[DATA TO EXAMINE — start]

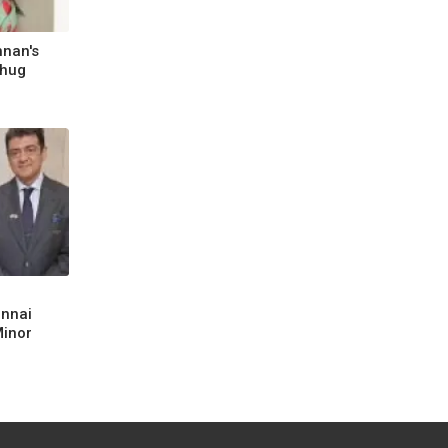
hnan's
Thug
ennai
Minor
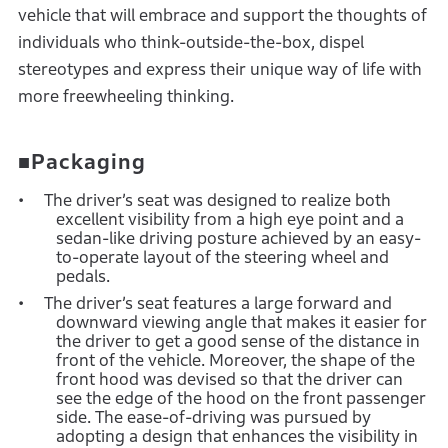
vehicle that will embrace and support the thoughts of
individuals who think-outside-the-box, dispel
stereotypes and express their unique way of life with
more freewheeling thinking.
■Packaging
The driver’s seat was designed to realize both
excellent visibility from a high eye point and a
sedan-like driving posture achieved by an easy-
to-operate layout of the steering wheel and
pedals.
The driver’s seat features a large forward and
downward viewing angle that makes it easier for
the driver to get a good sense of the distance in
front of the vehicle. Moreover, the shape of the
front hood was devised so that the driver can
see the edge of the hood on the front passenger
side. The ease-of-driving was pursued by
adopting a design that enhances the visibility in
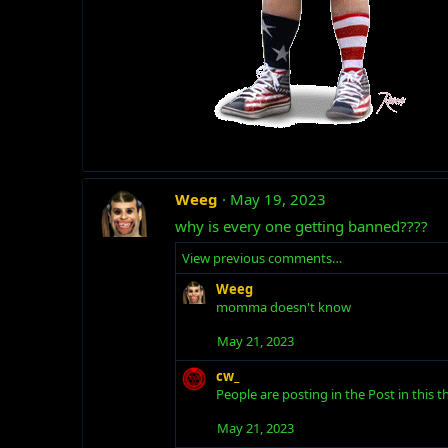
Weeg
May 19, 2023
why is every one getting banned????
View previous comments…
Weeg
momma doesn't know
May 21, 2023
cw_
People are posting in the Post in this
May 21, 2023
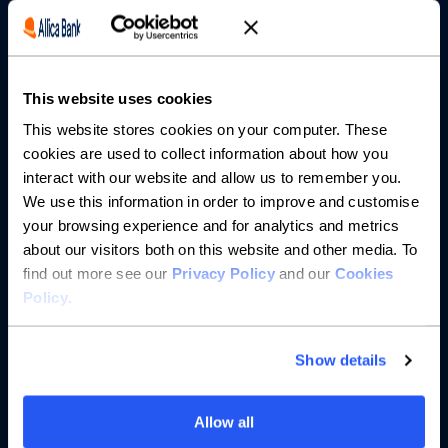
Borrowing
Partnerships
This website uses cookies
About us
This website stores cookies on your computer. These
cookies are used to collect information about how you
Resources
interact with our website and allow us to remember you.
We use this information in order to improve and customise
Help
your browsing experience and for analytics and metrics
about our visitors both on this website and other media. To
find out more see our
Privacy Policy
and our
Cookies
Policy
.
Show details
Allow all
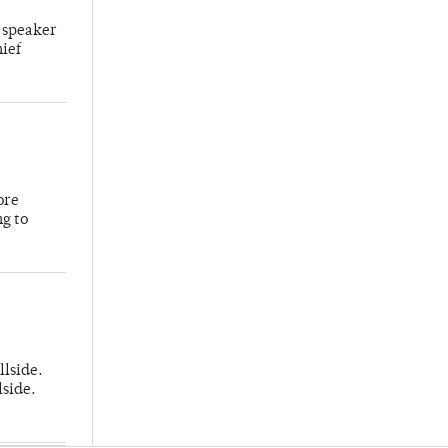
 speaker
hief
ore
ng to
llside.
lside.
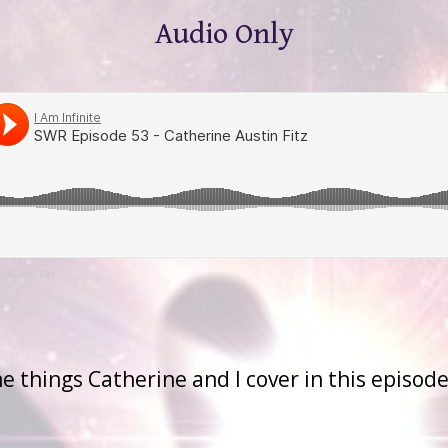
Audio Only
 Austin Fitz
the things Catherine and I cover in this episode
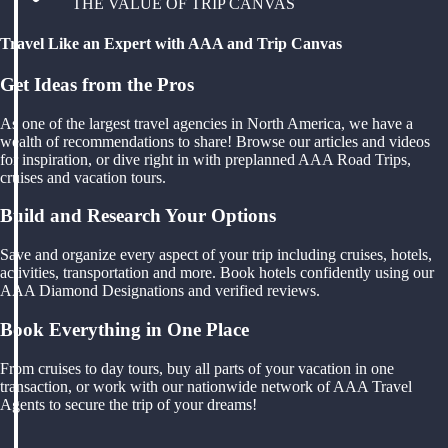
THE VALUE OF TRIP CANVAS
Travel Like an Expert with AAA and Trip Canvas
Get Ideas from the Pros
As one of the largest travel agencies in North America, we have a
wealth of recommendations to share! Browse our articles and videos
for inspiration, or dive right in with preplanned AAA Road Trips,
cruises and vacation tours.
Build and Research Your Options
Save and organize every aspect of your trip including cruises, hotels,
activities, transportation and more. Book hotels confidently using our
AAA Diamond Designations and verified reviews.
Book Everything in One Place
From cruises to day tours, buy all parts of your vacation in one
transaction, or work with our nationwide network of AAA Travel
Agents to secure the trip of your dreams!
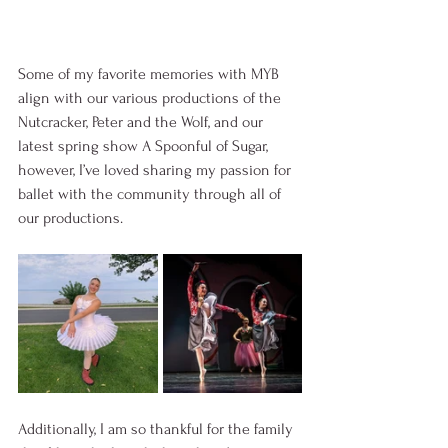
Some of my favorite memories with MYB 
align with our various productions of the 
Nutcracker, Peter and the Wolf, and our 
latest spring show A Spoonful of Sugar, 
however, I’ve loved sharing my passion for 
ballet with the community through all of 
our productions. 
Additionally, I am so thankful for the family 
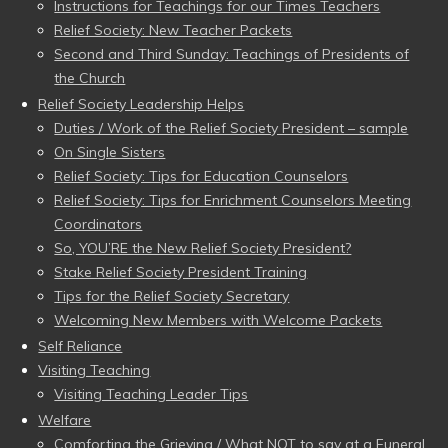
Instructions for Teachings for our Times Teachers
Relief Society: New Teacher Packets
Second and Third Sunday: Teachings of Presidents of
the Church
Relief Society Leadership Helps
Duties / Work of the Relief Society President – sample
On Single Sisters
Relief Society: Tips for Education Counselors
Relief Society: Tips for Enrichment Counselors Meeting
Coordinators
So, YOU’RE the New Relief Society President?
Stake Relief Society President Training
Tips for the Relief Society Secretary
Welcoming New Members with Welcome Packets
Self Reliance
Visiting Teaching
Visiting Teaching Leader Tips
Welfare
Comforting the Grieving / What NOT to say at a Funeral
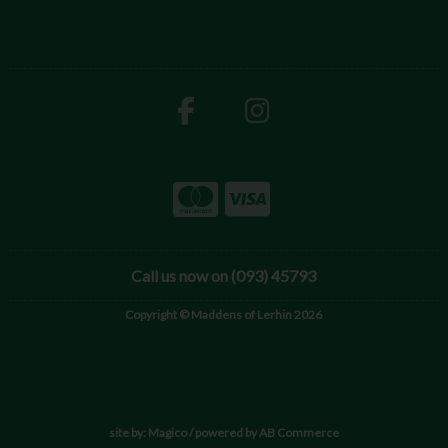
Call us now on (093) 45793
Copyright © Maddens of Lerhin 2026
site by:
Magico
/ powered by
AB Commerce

[DATA TO EXAMINE — finish]

WHAT THE TASK REQUIRES.
Provide an exact copy of only the lines from the beginning of the entries through the line containing "excellent visibility from", both ends included, with no pictures.

TASK RESPONSE.
hnan's
Thug
ennai
Minor
vehicle that will embrace and support the thoughts of
individuals who think-outside-the-box, dispel
stereotypes and express their unique way of life with
more freewheeling thinking.
■Packaging
The driver’s seat was designed to realize both
excellent visibility from a high eye point and a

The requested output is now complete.